API and IP Newsletter

 

Contents

• DMFs filed by Indian companies

• General information

• Eagle Pharmaceuticals Provides Update on Bendamustine Intellectual Property Portfolio

• The FDA Goes After Homeopathic Eye Drops

• Intellectual Property

• Rucaparib camsylate/PFIZER Vs Hexal AG

DMFs filed by Indian companies

We follow DMFs filed by Indian companies. FDA uploaded list of DMFs for Q4 2023 in the first week of January 2024. This week we analysed DMFs filed by Indian companies in October 2023. Our analysis of November 2023 and December 2023 will follow next weeks. 

Total 59 DMFs filed in October 2023 and maybe first time Chinese companies had overtaken DMF filings by Indian companies. Total DMFs filed by Indians are 24 whereas Chinese DMFs are 25! 

Some of our observations are as below.

HOLDER	SUBJECT	COMMENTS
MYLAN LABORATORIES LTD	PRETOMANID	Pretomanid is an antibiotic medication used for the treatment of multi-drug-resistant (MDR) tuberculosis affecting the lungs. There is one more DMF filed.
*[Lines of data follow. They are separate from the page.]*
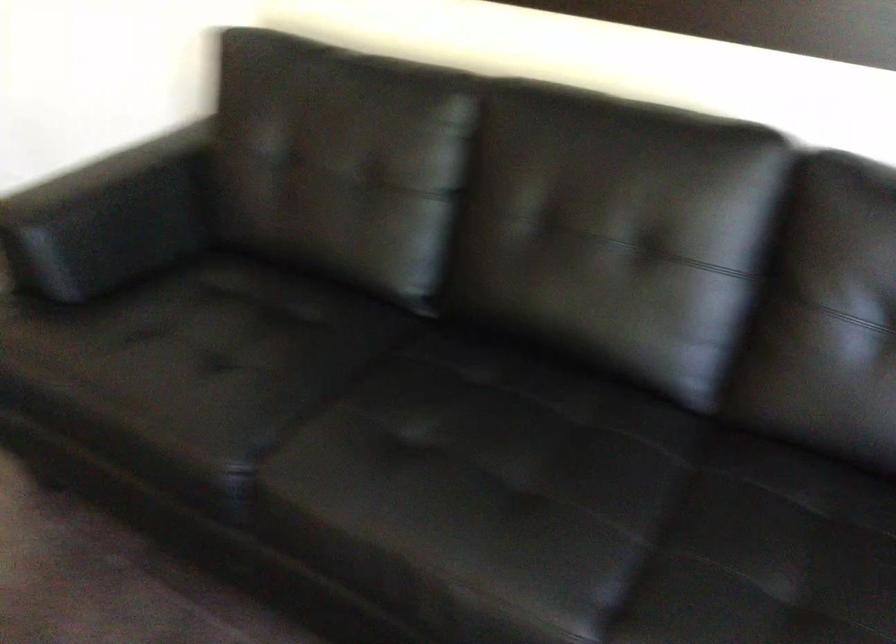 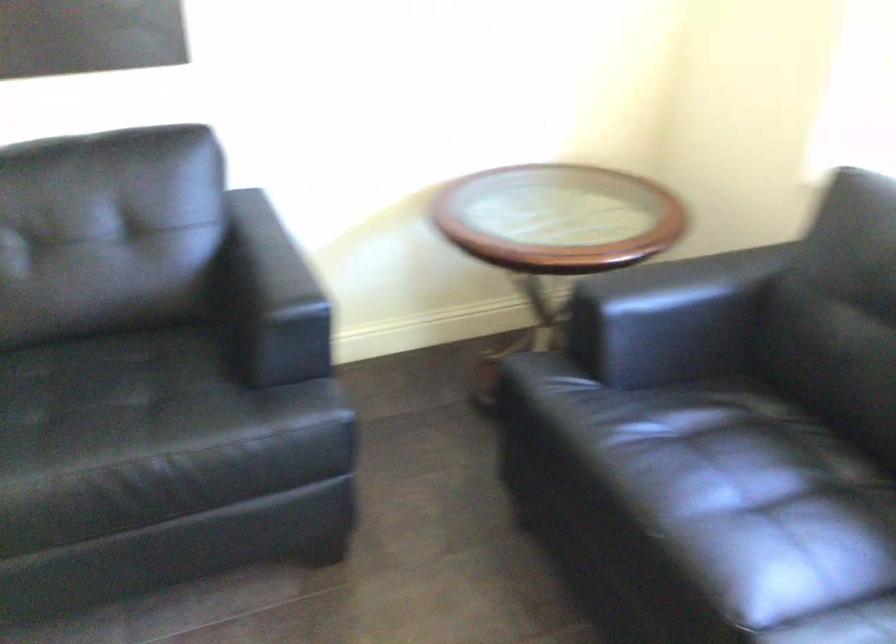 Question: The camera is either moving clockwise (left) or counter-clockwise (right) around the object. The first image is from the beginning of the video and the second image is from the end. Is the camera moving left or right when shooting the video?

Choices:
 (A) Left
 (B) Right

Answer: (A) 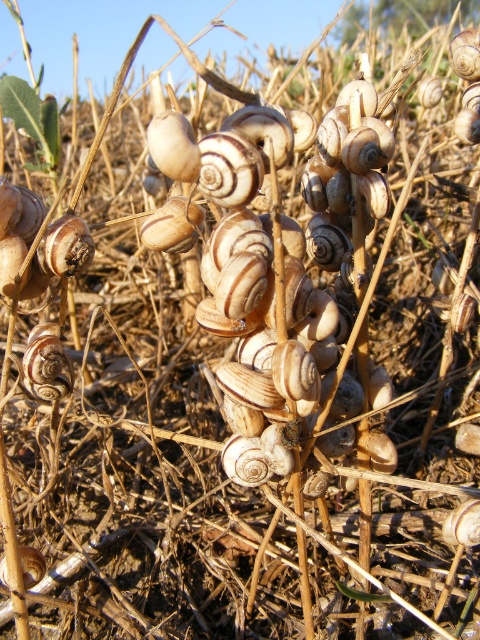 Question: Which object is farther from the camera taking this photo?

Choices:
 (A) matte white shell at center
 (B) matte beige shell at center

Answer: (A)

Question: Is matte beige shell at center thinner than matte white shell at center?

Choices:
 (A) yes
 (B) no

Answer: (B)

Question: Among these objects, which one is nearest to the camera?

Choices:
 (A) matte white shell at center
 (B) matte beige shell at center

Answer: (B)

Question: Can you confirm if matte beige shell at center is thinner than matte white shell at center?

Choices:
 (A) no
 (B) yes

Answer: (A)

Question: Is matte beige shell at center wider than matte white shell at center?

Choices:
 (A) yes
 (B) no

Answer: (A) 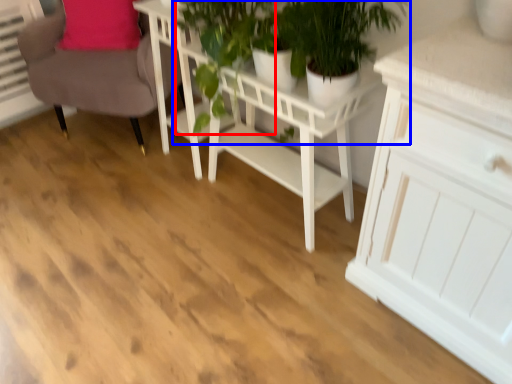 Question: Which object is closer to the camera taking this photo, plant (highlighted by a red box) or houseplant (highlighted by a blue box)?

Choices:
 (A) plant
 (B) houseplant

Answer: (B) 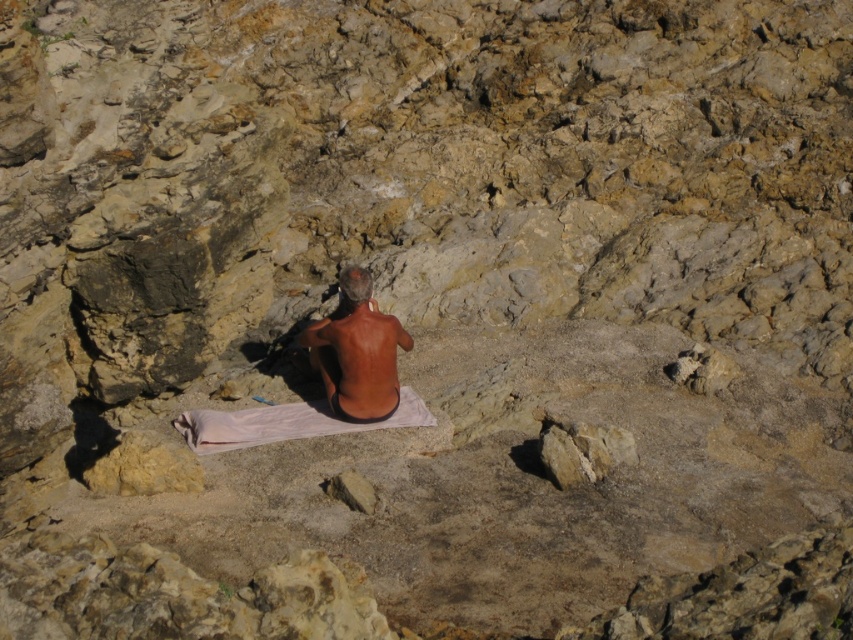 Is brown matte skin at center thinner than white cloth at center?

Yes, brown matte skin at center is thinner than white cloth at center.

Does brown matte skin at center have a greater width compared to white cloth at center?

No, brown matte skin at center is not wider than white cloth at center.

Is point (390, 365) positioned after point (229, 420)?

Yes, point (390, 365) is farther from viewer.

I want to click on brown matte skin at center, so click(x=357, y=352). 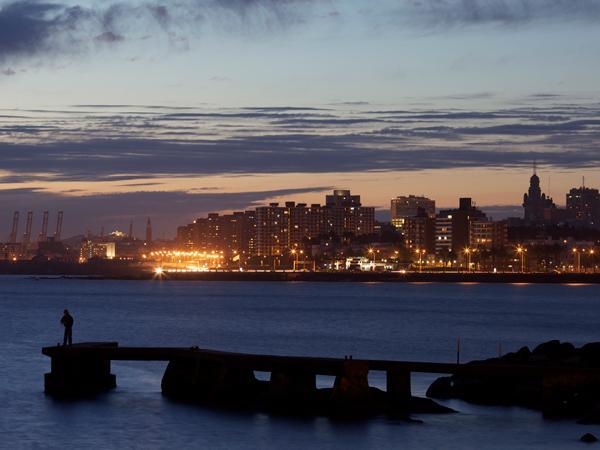 Locate an element on the screen. The image size is (600, 450). very well lighted venue on left side of image is located at coordinates (194, 262). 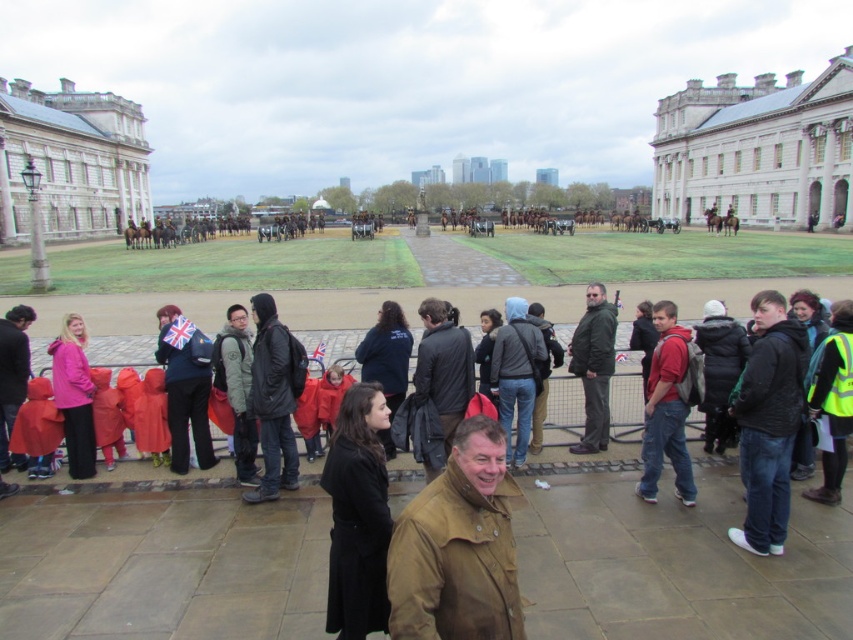 You are standing at the center of the scene and want to locate the white stone building at upper right. What are its coordinates?

The white stone building at upper right is located at coordinates point (758, 148).

You are standing at the center of the scene. Which direction should you look to see the white glossy building at upper left?

The white glossy building at upper left is located at coordinates (71, 161), which is to the upper left direction from your current position at the center. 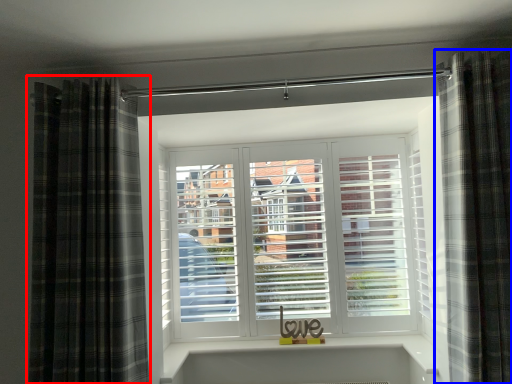 Question: Among these objects, which one is nearest to the camera, curtain (highlighted by a red box) or curtain (highlighted by a blue box)?

Choices:
 (A) curtain
 (B) curtain

Answer: (B) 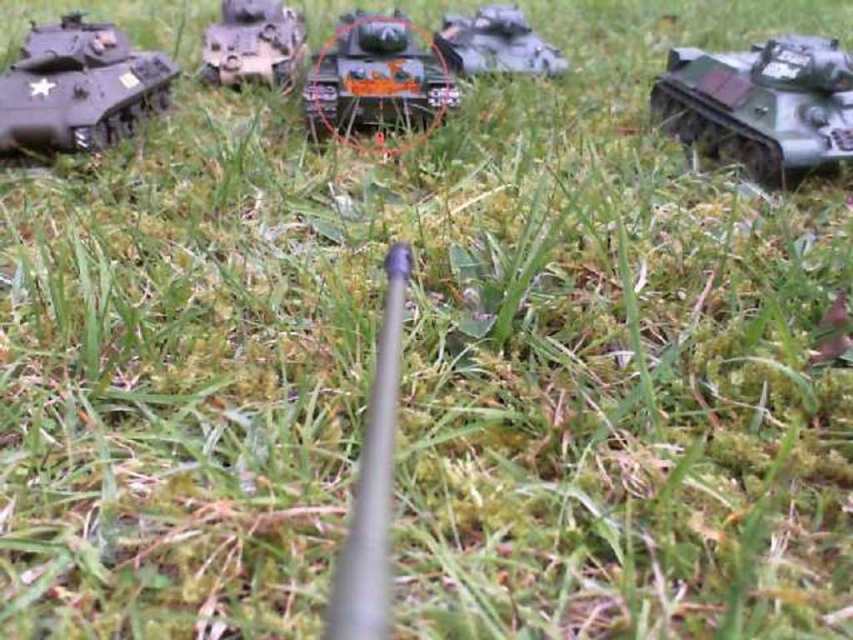 You are a child playing in the grassy area and want to arrange your tanks in a line from left to right. Given the current positions of the shiny orange tank at center and the green matte tank at center, which tank should you place first on the left side?

The shiny orange tank at center should be placed first on the left side because it is currently positioned to the left of the green matte tank at center. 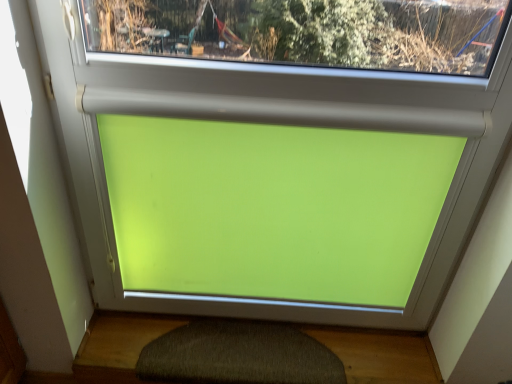 Question: Should I look upward or downward to see dark gray textured bath mat at bottom?

Choices:
 (A) up
 (B) down

Answer: (B) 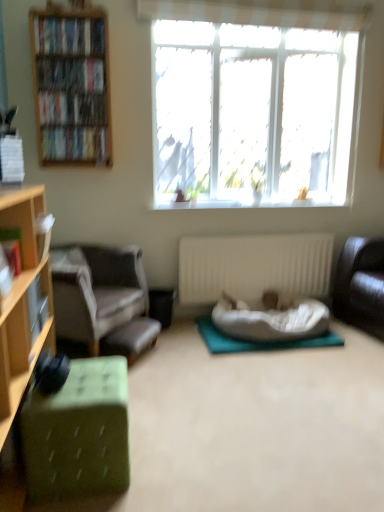 Question: Does hardcover books at left, marked as the 5th book in a bottom-to-top arrangement, have a greater width compared to hardcover book at left, which appears as the 6th book when viewed from the top?

Choices:
 (A) no
 (B) yes

Answer: (B)

Question: Is hardcover books at left, positioned as the second book in top-to-bottom order, closer to the viewer compared to hardcover book at left, marked as the 5th book in a back-to-front arrangement?

Choices:
 (A) yes
 (B) no

Answer: (B)

Question: Is hardcover books at left, marked as the 5th book in a bottom-to-top arrangement, completely or partially outside of hardcover book at left, which ranks as the first book in bottom-to-top order?

Choices:
 (A) no
 (B) yes

Answer: (B)

Question: Considering the relative sizes of hardcover books at left, which is the third book from back to front, and hardcover book at left, which ranks as the first book in bottom-to-top order, in the image provided, is hardcover books at left, which is the third book from back to front, taller than hardcover book at left, which ranks as the first book in bottom-to-top order,?

Choices:
 (A) no
 (B) yes

Answer: (A)

Question: Does hardcover books at left, which is the third book from back to front, appear on the left side of hardcover book at left, which ranks as the first book in bottom-to-top order?

Choices:
 (A) no
 (B) yes

Answer: (B)

Question: Is there a large distance between hardcover books at left, which is the fourth book in front-to-back order, and hardcover book at left, marked as the 5th book in a back-to-front arrangement?

Choices:
 (A) no
 (B) yes

Answer: (B)

Question: Considering the relative sizes of hardcover book at upper left, the 1th book when ordered from back to front, and white ribbed radiator at center in the image provided, is hardcover book at upper left, the 1th book when ordered from back to front, smaller than white ribbed radiator at center?

Choices:
 (A) yes
 (B) no

Answer: (A)

Question: Is hardcover book at upper left, the 1th book when ordered from back to front, thinner than white ribbed radiator at center?

Choices:
 (A) yes
 (B) no

Answer: (B)

Question: Can you confirm if hardcover book at upper left, the 1th book when ordered from back to front, is positioned to the left of white ribbed radiator at center?

Choices:
 (A) no
 (B) yes

Answer: (B)

Question: From a real-world perspective, is hardcover book at upper left, the 1th book when ordered from back to front, on top of white ribbed radiator at center?

Choices:
 (A) no
 (B) yes

Answer: (B)

Question: Is hardcover book at upper left, acting as the fourth book starting from the top, positioned behind white ribbed radiator at center?

Choices:
 (A) no
 (B) yes

Answer: (A)

Question: Could you tell me if hardcover book at upper left, acting as the 6th book starting from the front, is turned towards white ribbed radiator at center?

Choices:
 (A) yes
 (B) no

Answer: (B)

Question: From a real-world perspective, is gray fabric chair at left over white ribbed radiator at center?

Choices:
 (A) no
 (B) yes

Answer: (A) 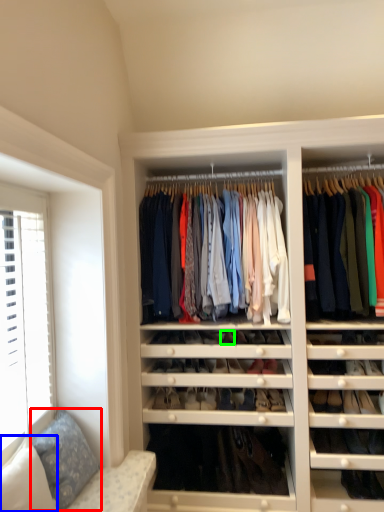 Question: Estimate the real-world distances between objects in this image. Which object is farther from pillow (highlighted by a red box), pillow (highlighted by a blue box) or shoe (highlighted by a green box)?

Choices:
 (A) pillow
 (B) shoe

Answer: (B) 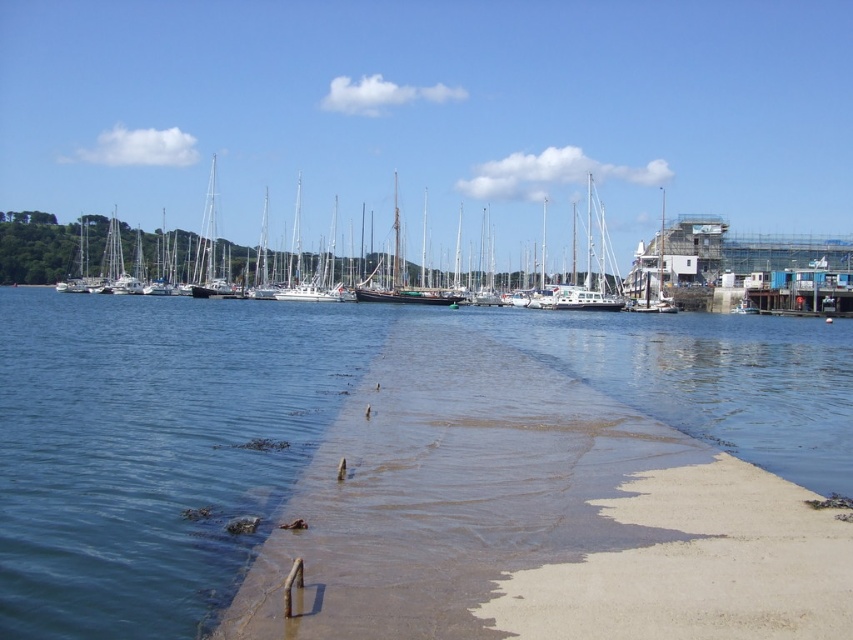 Question: Estimate the real-world distances between objects in this image. Which object is farther from the clear water at lower left?

Choices:
 (A) sandy concrete at center
 (B) wooden sailboat at center

Answer: (B)

Question: Is sandy concrete at center smaller than clear water at lower left?

Choices:
 (A) yes
 (B) no

Answer: (A)

Question: Is sandy concrete at center to the right of clear water at lower left from the viewer's perspective?

Choices:
 (A) no
 (B) yes

Answer: (B)

Question: Which object is positioned farthest from the sandy concrete at center?

Choices:
 (A) clear water at lower left
 (B) wooden sailboat at center

Answer: (B)

Question: Does sandy concrete at center appear on the right side of clear water at lower left?

Choices:
 (A) yes
 (B) no

Answer: (A)

Question: Among these points, which one is farthest from the camera?

Choices:
 (A) (578, 564)
 (B) (77, 301)
 (C) (190, 269)

Answer: (C) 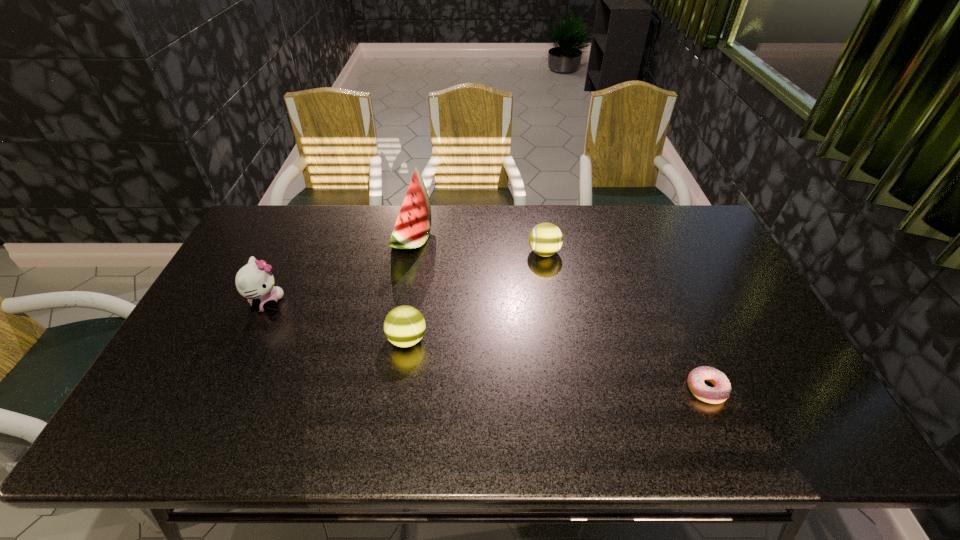 In order to click on vacant space in between the third farthest object and the watermelon in this screenshot , I will do `click(339, 271)`.

Find the location of a particular element. empty location between the farther tennis ball and the left tennis ball is located at coordinates (475, 296).

Image resolution: width=960 pixels, height=540 pixels. Identify the location of free point between the second object from right to left and the second tallest object. pyautogui.click(x=405, y=278).

Identify which object is the nearest to the farther tennis ball. Please provide its 2D coordinates. Your answer should be formatted as a tuple, i.e. [(x, y)], where the tuple contains the x and y coordinates of a point satisfying the conditions above.

[(412, 228)]

Identify the location of the third closest object to the fourth farthest object. (545, 239).

Identify the location of free space that satisfies the following two spatial constraints: 1. on the outer rind of the tallest object; 2. on the back side of the nearer tennis ball. (394, 339).

This screenshot has height=540, width=960. Identify the location of free space that satisfies the following two spatial constraints: 1. on the front-facing side of the second nearest object; 2. on the right side of the kitten. (250, 339).

The width and height of the screenshot is (960, 540). What are the coordinates of `free region that satisfies the following two spatial constraints: 1. on the front-facing side of the leftmost object; 2. on the back side of the doughnut` in the screenshot? It's located at (227, 389).

At what (x,y) coordinates should I click in order to perform the action: click on vacant space that satisfies the following two spatial constraints: 1. on the outer rind of the watermelon; 2. on the back side of the right tennis ball. Please return your answer as a coordinate pair (x, y). The image size is (960, 540). Looking at the image, I should click on (409, 253).

This screenshot has width=960, height=540. I want to click on free point that satisfies the following two spatial constraints: 1. on the front-facing side of the doughnut; 2. on the left side of the leftmost object, so click(227, 389). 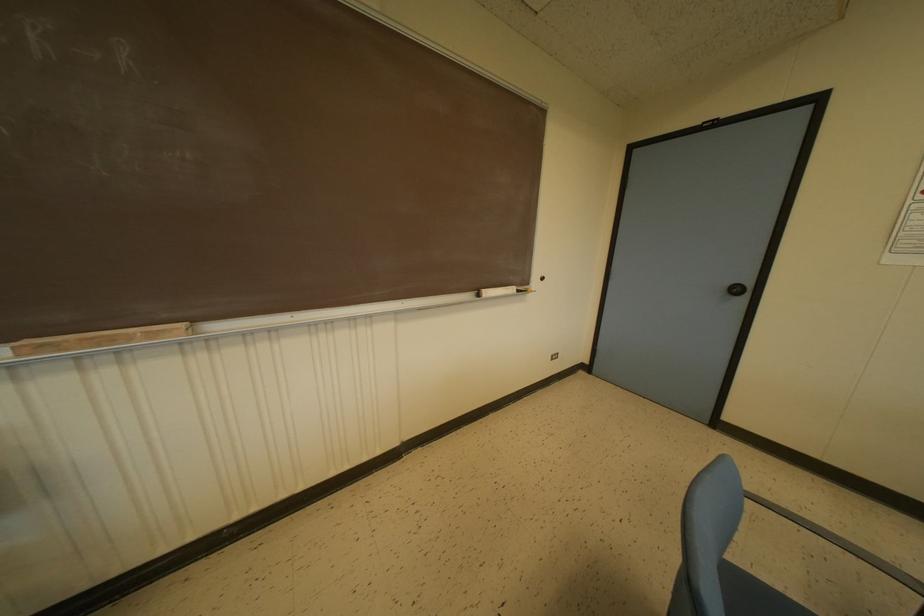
Pretomanid was approved for medical use in the United States in August 2019. This will be very small product for the US market.
GUJARAT THEMIS BIOSYN LTD	RIFAMYCIN-O	Gujrat Themis earlier filed DMF for Rifa-S, now they have filed for Rifa -O. Rifamycin O, is an intermediate for manufacturing the drug Rifaximin.  Rifaximin is an Antibiotic used for treatment of traveler’s diarrhea, irritable bowel syndrome, and hepatic encephalopathy.
CTX LIFESCIENCES PVT LTD	DEFERASIROX	There are 18 other active DMFs. Deferasirox is sold around USD 150/KG in Less Regulated Markets and above USD 400/KG in Stringent Regulated Markets.  Deferasirox is used to remove excess iron from the body in patients who have had too many blood transfusions.
MAITHRI DRUGS PRIVATE LTD	ADAPALENE USP	Adapalene is used to treat acne. There are 5 other DMFs active. This is low value and high value API. Adapalene is a topical retinoid with FDA approval for treating acne vulgaris. Retinoids are vitamin A derivatives that are typically described in terms of generations with increased specificity of retinoic acid receptor (RAR) affinity
PIRAMAL PHARMA LTD	LEVO-KETOCONAZOLE	Only second DMF. The product was approved in US in December 2021. It is used for the treatment of Cushing's syndrome. In addition to its increased potency, levoketoconazole is 12-fold less potent than racemic ketoconazole in inhibiting CYP7A1. Cushing's syndrome is a disorder that occurs when body makes too much of the hormone cortisol over a long period of time. The reported incidences of Cushing disease in USA were about 6.2 to 7.6 per million persons per year.

General information

Eagle Pharmaceuticals Provides Update on Bendamustine Intellectual Property Portfolio

On January 16, 2024, the United States Court of Appeals for the Federal Circuit affirmed the previously announced decision by the United States District Court for the District of Delaware finding that the 505(b)(2) drug applications referencing BELRAPZO® filed by Slayback Pharma Limited Liability Company (“Slayback”) and Apotex Inc. and Apotex Corp. (“Apotex”) did not infringe Eagle’s previously issued ‘483 patent. Slayback, Apotex, and Baxter Healthcare Corporation (“Baxter”) launched their respective products in December of 2022. 

News here.

The FDA Goes After Homeopathic Eye Drops

Throughout the year 2023, the U.S. Food and Drug Administration (FDA) has had over-the-counter (OTC) ophthalmic products in its crosshairs. In April 2023, and after an 11-day inspection that had begun in February, the FDA found that the Global Pharma Healthcare facility in India did not follow proper protocol to prevent bacterial contamination of its eye products. The company recalled its Artificial Tears Lubricant Eye Drops, distributed by EzriCare and Delsam Pharma, even before the FDA’s inspection was completed. Yet, the Centers for Disease Control and Prevention (CDC) reported four deaths and 14 instances of eye loss after their use

News here

Intellectual Property 

Rucaparib camsylate/PFIZER Vs Hexal AG

T 1126/19 (Rucaparib camsylate/PFIZER) 

Rucaparib, sold under the brand name Rubraca, is a PARP inhibitor. 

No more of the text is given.